Les tranchées ont commencé à être rénovées lors de l’hiver 2009 par l’Association « La Main de Massiges », notamment grâce au maire de la commune, Pierre Labat, ancien artilleur et excellent guide. Avant de rénover les tranchées, il y avait un champ de maïs. Dans ces tranchées rénovées, on a pu retrouver des munitions, des paquets de pansements, des armes, des couteaux, des pelles, des semelles de chaussures ainsi que des plaques de tireurs allemands. Des corps de soldats ont été aussi découverts lors de la remise en état des tranchées. A la fin de la visite, le guide nous a expliqué le fonctionnement d’un centre de secours. Si les soldats avaient la force de marcher, ils pouvaient se rendre au centre de secours. Sinon, à cause d’une blessure trop grave, ils mouraient dans les tranchées. Une fois à l’ambulance, les soldats étaient soignés et si c’était trop grave, ils étaient envoyés dans les hôpitaux les plus proches pour avoir une chance de guérir.

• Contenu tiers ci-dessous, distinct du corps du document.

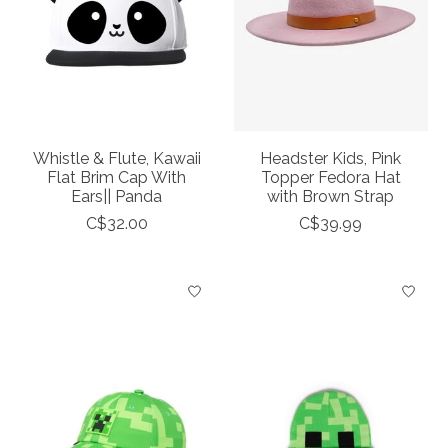
Whistle & Flute, Kawaii
Headster Kids, Pink
Flat Brim Cap With
Topper Fedora Hat
Ears|| Panda
with Brown Strap
C$32.00
C$39.99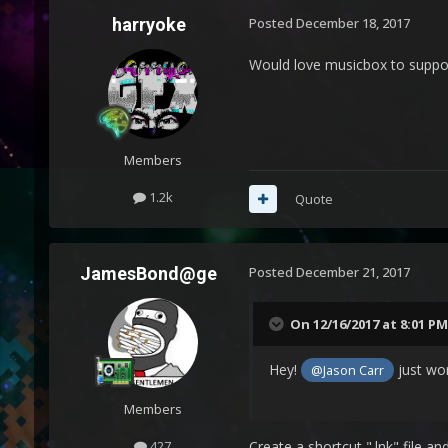
harryoke
Posted
December 18, 2017
Would love musicbox to suppor
Members
1.2k
Quote
JamesBond@ge
Posted
December 21, 2017
On 12/16/2017 at 8:01 PM
Hey!
just won
@Jason Carr
Members
427
Create a shortcut ".lnk" file a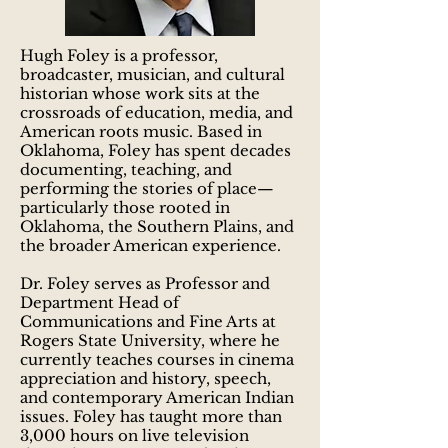
Hugh Foley is a professor,
broadcaster, musician, and cultural
historian whose work sits at the
crossroads of education, media, and
American roots music. Based in
Oklahoma, Foley has spent decades
documenting, teaching, and
performing the stories of place—
particularly those rooted in
Oklahoma, the Southern Plains, and
the broader American experience.
Dr. Foley serves as Professor and
Department Head of
Communications and Fine Arts at
Rogers State University, where he
currently teaches courses in cinema
appreciation and history, speech,
and contemporary American Indian
issues. Foley has taught more than
3,000 hours on live television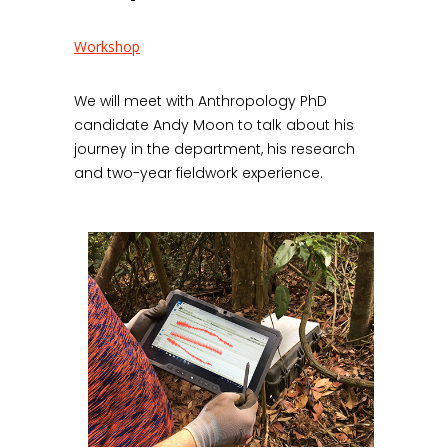
Workshop
We will meet with Anthropology PhD
candidate Andy Moon to talk about his
journey in the department, his research
and two-year fieldwork experience.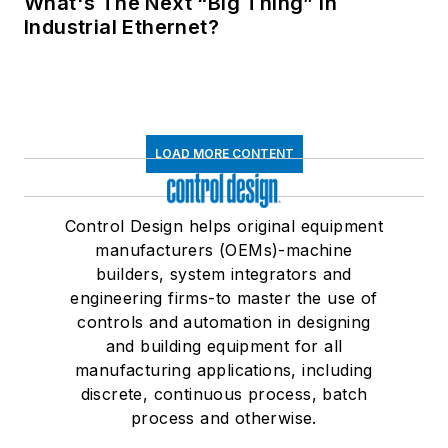
What's The Next “Big Thing” in
Industrial Ethernet?
LOAD MORE CONTENT
Control Design helps original equipment
manufacturers (OEMs)-machine
builders, system integrators and
engineering firms-to master the use of
controls and automation in designing
and building equipment for all
manufacturing applications, including
discrete, continuous process, batch
process and otherwise.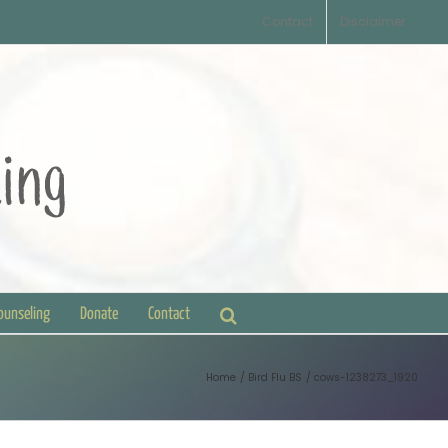
Contact
Disclaimer
Counseling
Donate
Contact
Home
Bird Flu BS
cows-1238273_1920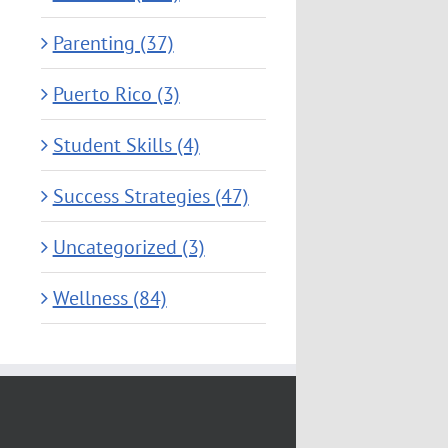
Parenting (37)
Puerto Rico (3)
Student Skills (4)
Success Strategies (47)
Uncategorized (3)
Wellness (84)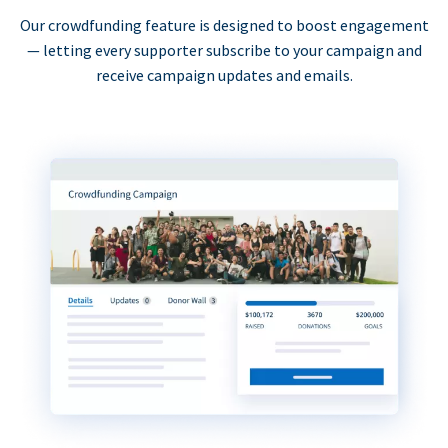
Our crowdfunding feature is designed to boost engagement
— letting every supporter subscribe to your campaign and
receive campaign updates and emails.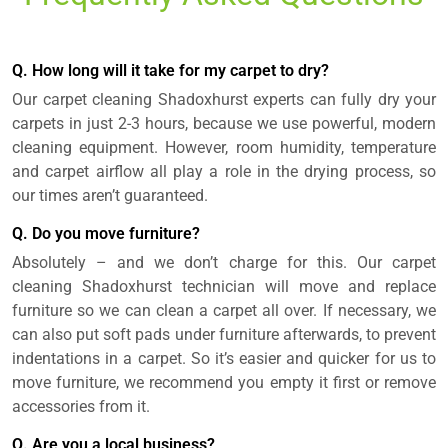
Q. How long will it take for my carpet to dry?
Our carpet cleaning Shadoxhurst experts can fully dry your
carpets in just 2-3 hours, because we use powerful, modern
cleaning equipment. However, room humidity, temperature
and carpet airflow all play a role in the drying process, so
our times aren’t guaranteed.
Q. Do you move furniture?
Absolutely – and we don’t charge for this. Our carpet
cleaning Shadoxhurst technician will move and replace
furniture so we can clean a carpet all over. If necessary, we
can also put soft pads under furniture afterwards, to prevent
indentations in a carpet. So it’s easier and quicker for us to
move furniture, we recommend you empty it first or remove
accessories from it.
Q. Are you a local business?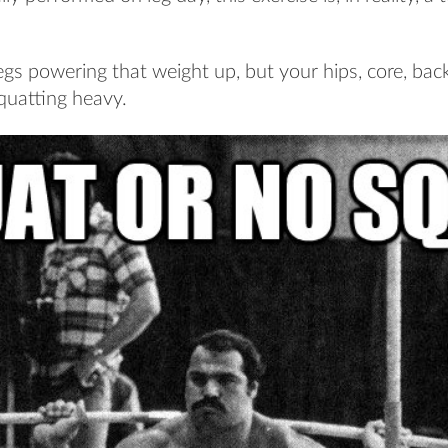
egs powering that weight up, but your hips, core, bac
quatting heavy.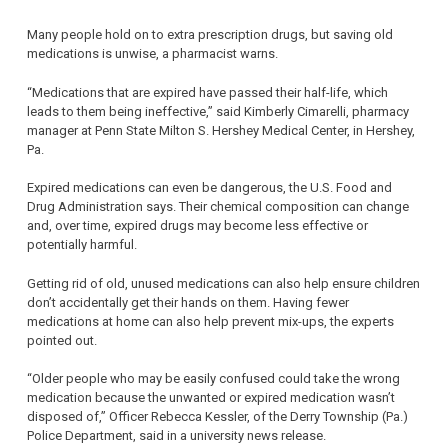
Many people hold on to extra prescription drugs, but saving old
medications is unwise, a pharmacist warns.
“Medications that are expired have passed their half-life, which
leads to them being ineffective,” said Kimberly Cimarelli, pharmacy
manager at Penn State Milton S. Hershey Medical Center, in Hershey,
Pa.
Expired medications can even be dangerous, the U.S. Food and
Drug Administration says. Their chemical composition can change
and, over time, expired drugs may become less effective or
potentially harmful.
Getting rid of old, unused medications can also help ensure children
don’t accidentally get their hands on them. Having fewer
medications at home can also help prevent mix-ups, the experts
pointed out.
“Older people who may be easily confused could take the wrong
medication because the unwanted or expired medication wasn’t
disposed of,” Officer Rebecca Kessler, of the Derry Township (Pa.)
Police Department, said in a university news release.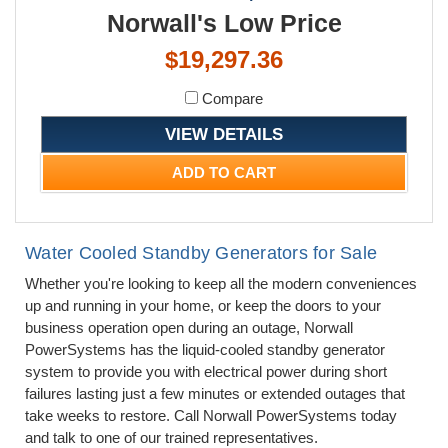
Norwall's Low Price
$19,297.36
Compare
VIEW DETAILS
ADD TO CART
Water Cooled Standby Generators for Sale
Whether you're looking to keep all the modern conveniences
up and running in your home, or keep the doors to your
business operation open during an outage, Norwall
PowerSystems has the liquid-cooled standby generator
system to provide you with electrical power during short
failures lasting just a few minutes or extended outages that
take weeks to restore. Call Norwall PowerSystems today
and talk to one of our trained representatives.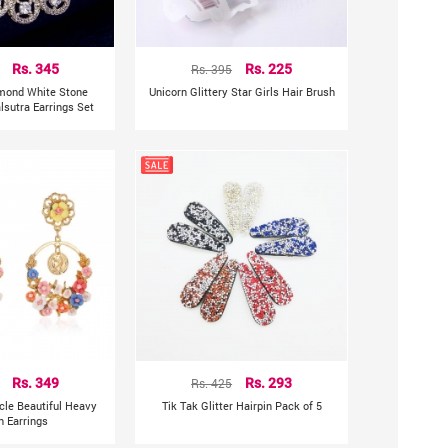
Rs. 345
Rs. 395
Rs. 225
mond White Stone
Unicorn Glittery Star Girls Hair Brush
sutra Earrings Set
Rs. 349
Rs. 425
Rs. 293
rcle Beautiful Heavy
Tik Tak Glitter Hairpin Pack of 5
n Earrings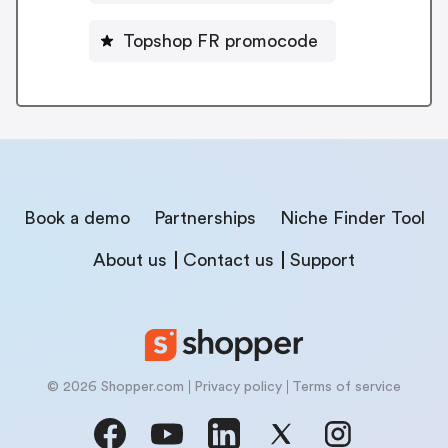
Topshop FR promocode
Book a demo
Partnerships
Niche Finder Tool
About us
Contact us
Support
© 2026 Shopper.com
Privacy policy
Terms of service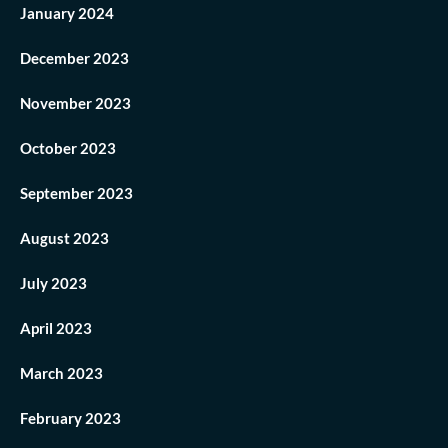
January 2024
December 2023
November 2023
October 2023
September 2023
August 2023
July 2023
April 2023
March 2023
February 2023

Nous avons pu visiter des tranchées allemandes et françaises ce qui était bien puisque nous avons pu vraiment voir les conditions dans lesquelles les soldats étaient toute une année : ça nous donne une autre image des tranchées que celles que nous avons dans nos manuels. De plus, nous avons eu la chance d’avoir un super guide (maire du village) qui nous a raconté des anecdotes sur la guerre, nous aidant à mieux comprendre les conditions de vie des soldats.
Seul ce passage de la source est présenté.